In addition, we entered into a hedge that supports the new credit facilities and will provide some protection on cash flows from low oil prices. This hedge takes the form of a collar consisting of a bought put option with a per barrel strike price or floor of $65 for the period December 2021 to September 2023, and combination of sold calls consisting of $87, $87.50 strikes or a ceiling for the period from April 2022 to September 2022, reducing to $82.50 ceiling from October 2022 to September 2023. The hedge volumes of the put options cover approximately 40% of production to September 2022 and 30% from October 2022 to September 2023, leaving good exposure to the upside on the unhedged volumes.
With $204 million cash on hand at end December and this $160 million-$210 million debt facility, this provides current adequate liquidity and headroom for the planned Baúna-Patola expansion programs without the need for further equity. On slide 11, we provide a reconciliation from underlying NPAT to statutory NPAT. As already mentioned, the increase in fair value of continuing consideration was removed from underlying results. Associated tax effect at the Brazilian tax rate of 34% has also been removed. Additionally, restructure costs of $900,000 associated with former executive departures and FX gains from restatement of U.S. dollar currency held in Australian entities have also been removed.
Adding these items back to underlying NPAT produces the statutory net loss after tax of $97.7 million.

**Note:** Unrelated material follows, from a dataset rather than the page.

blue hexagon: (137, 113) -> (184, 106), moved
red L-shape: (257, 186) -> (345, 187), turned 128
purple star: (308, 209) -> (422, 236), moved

Looking ahead to guidance for the full year on slide 12. Production guidance has been narrowed to the higher end of previous guidance. Please note that scheduled maintenance and the ESP intervention program will mean second half production is lower than first half which will also increase average full-year unit production costs above first half performance of $23.50 per barrel. Nevertheless, the full year guidance range has been reduced to between $28 and $30 per barrel. Finance and interest costs are expected between $6 million and $7 million through year-end, while other cost guidance remains unchanged. For clarity, I'd like to remind you that Baúna deferred consideration of between $43 million and $44 million is payable in May 2022.
This is a cash flow item and already reflected in financial statements. Thank you. I'll now hand back to Julian Fowles.

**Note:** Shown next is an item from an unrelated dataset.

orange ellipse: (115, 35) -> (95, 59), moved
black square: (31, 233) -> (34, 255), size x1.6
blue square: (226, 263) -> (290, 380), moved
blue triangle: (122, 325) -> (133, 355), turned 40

Yeah, thanks very much, Ray. I think that summarizes really well what for us I think is a really solid and reliable set of results for that half. I think it really reflects well the reliability that we put into our operations. Obviously, that's with the tailwinds of the oil price. If we can move now to slide number 14, please. Skip forward two slides to 14. In October last year, we presented our refresh strategy to the market, introducing key members of our top team. Now this team is tasked with delivering our transformation into a safe, reliable and significant oil operator offshore Brazil.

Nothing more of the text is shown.